Occidente no sólo no ha sabido, tampoco ha querido resolver los problemas humanitarios en los Estados donde ha intervenido. “Resolver los problemas humanitarios” no sólo significa bombardear, echar al dictador y retirarse, significa además financiar y coordinar un real proyecto de nation building que requiere al menos una década para encarrilarse.

¿Por qué en los últimos años se ha invocado con tanto fervor la responsabilidad de proteger? Porque Occidente y, sobre todo, Estados Unidos, experimentan cada vez mayores dificultades para controlar a las dictaduras títeres que ellos mismos ayudaron a crear y que han apoyado durante décadas a pesar de su clara naturaleza antidemocrática.

Denunciar el imperialismo humanitario no equivale a ponerse del lado de la tiranía. Se trata de poner en evidencia la hipocresía inexorable de las relaciones internacionales. Yo no defiendo dictaduras. Pero tampoco defiendo injerencias extrajeras ni golpes de estado.

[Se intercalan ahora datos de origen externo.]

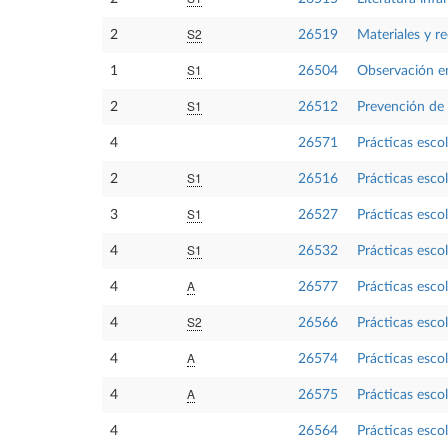
S2
2
26519
Materiales y r
S1
1
26504
Observación en
S1
2
26512
Prevención de l
4
26571
Prácticas esco
S1
2
26516
Prácticas escol
S1
3
26527
Prácticas escol
S1
4
26532
Prácticas escol
A
4
26577
Prácticas escol
S2
4
26566
Prácticas escol
A
4
26574
Prácticas escol
A
4
26575
Prácticas esco
4
26564
Prácticas escol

Queda solamente reflexionar sobre los posibles escenarios futuros en Venezuela. La imagen que me viene a la mente con más fuerza es aquella del dictador Gadafi agonizando a manos de miembros de la oposición libia, que en su tiempo fueron elevados por Francia, Reino Unido y Estados Unidos al rango de “paladines de la justicia” y que resultaron ser terroristas islámicos de la peor calaña. Gadafi muerto, Libia debía entrar en una etapa de democratización sin precedentes. Ese era al menos el discurso de los líderes occidentales de la época: "Querían paz, querían libertad, querían progreso económico, Francia, Gran Bretaña y Europa estarán al lado del pueblo libio", dijo triunfante el presidente Sarkozy el 15 de septiembre de 2011, durante su viaje relámpago a Trípoli después de la muerte de Gadafi.

Casi ocho años después, la situación no podía ser peor. El país está inmerso en el caos. Varias facciones políticas están enfrentadas, miles de muertos, millones de desplazados, una infraestructura deplorable, servicios públicos inexistentes y una economía devastada. Una tierra de nadie. Esto es quizás lo que Sarkozy quiso decir con paz, libertad y progreso económico. Y esto es posiblemente lo que le espera a Venezuela si las cosas no cambian.

Por el momento la caída del chavismo se ha prolongado más de lo esperado, porque tiene el apoyo del ejército, porque una proporción muy importante de la población venezolana no reconoce a Guaidó y porque tiene el apoyo de Vladimir Putin y Xi Jinping. Maduro no cederá, como tampoco lo hará el intervencionismo humanitario. Aunque hasta ahora, la opción de una invasión militar con el beneplácito del Consejo de Seguridad de Naciones Unidas parece inviable porque China y Rusia ejercerán su derecho de veto, Occidente apostará firmemente por una táctica cuya eficacia en América Latina está más que demostrada: el financiamiento y el apoyo diplomático de movimientos golpistas.